The great Peter and Michelle have written a book called “Understanding the Connected Home” based on current developments around the topic and both of their professional interests.
I talked about the topic with Peter a bit and thought it to be a natural extension of his work in the connected devices spaces and their recent visit to Casa Jasmina in Torino.
I hope to get around to reading it soon since right now I have no desire or opportunity to live in a connected home. The housing stock in Berlin is old and does not lend itself well to connectivity. Our current house has a central water heater but even then most faucets are heated locally using electricity. Internet connectivity (let alone Fiber to the Home) is hard to find in many houses and you can count yourself lucky if you can get a Kabel Deutschland connection.

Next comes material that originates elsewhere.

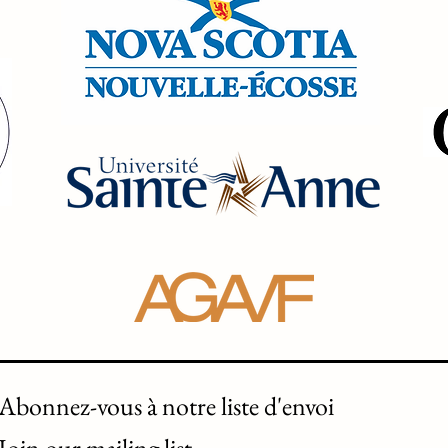
Abonnez-vous à notre liste d'envoi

I think I would like to take the best of what these technologies can bring but they probably only make sense if you innovate in the other layers of a house as well as in what is built and the way it is built.

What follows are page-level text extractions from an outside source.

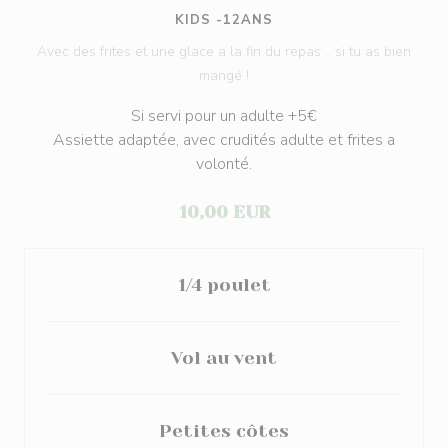
KIDS -12ANS
Avec des frites et une glace a la fin du repas .. si tu as bien
mangé !
Si servi pour un adulte +5€
Assiette adaptée, avec crudités adulte et frites a
volonté.
10,00 EUR
1/4 poulet
Vol au vent
Petites côtes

If you look at the six Ss, connectivity consists of things at the manufactured level of Stuff (cheap consumer grade electronics from China). It latches onto the Space Plan and I would guess it has considerable effects on that and would benefit from changes in that plan. More problematically it pierces these layers and as such deteriorates the structural integrity of the house further. Connected things need to either interface with the Services layer or call for new Services to be deployed throughout the house. These move from the inside out but also from the outside —Skin layer— in when it comes to things like solar power and geothermal connectivity.

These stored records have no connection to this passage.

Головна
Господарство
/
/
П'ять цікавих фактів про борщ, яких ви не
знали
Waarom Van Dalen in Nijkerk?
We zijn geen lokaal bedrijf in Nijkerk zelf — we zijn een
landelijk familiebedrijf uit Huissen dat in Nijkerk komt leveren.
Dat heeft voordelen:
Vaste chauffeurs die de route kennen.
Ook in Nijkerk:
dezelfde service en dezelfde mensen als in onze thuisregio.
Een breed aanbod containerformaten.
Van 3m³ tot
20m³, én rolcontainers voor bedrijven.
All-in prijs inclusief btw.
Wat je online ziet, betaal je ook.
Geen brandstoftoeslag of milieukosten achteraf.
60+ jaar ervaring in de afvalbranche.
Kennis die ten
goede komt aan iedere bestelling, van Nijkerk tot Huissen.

It seems an interesting though complicated time to be an architect. The API and expectation surface of a house is exploding while the margins and expertise of your average architecture practice leave a lot to be desired.
What would then seem obvious is that we need systematic and generative ways of creating our dwellings in which the inhabitants of a house are participants as much as the traditional experts are. It seems like connected homes will make more sense and sense made of them when you consider the movements of self-built buildings and open source dwellings.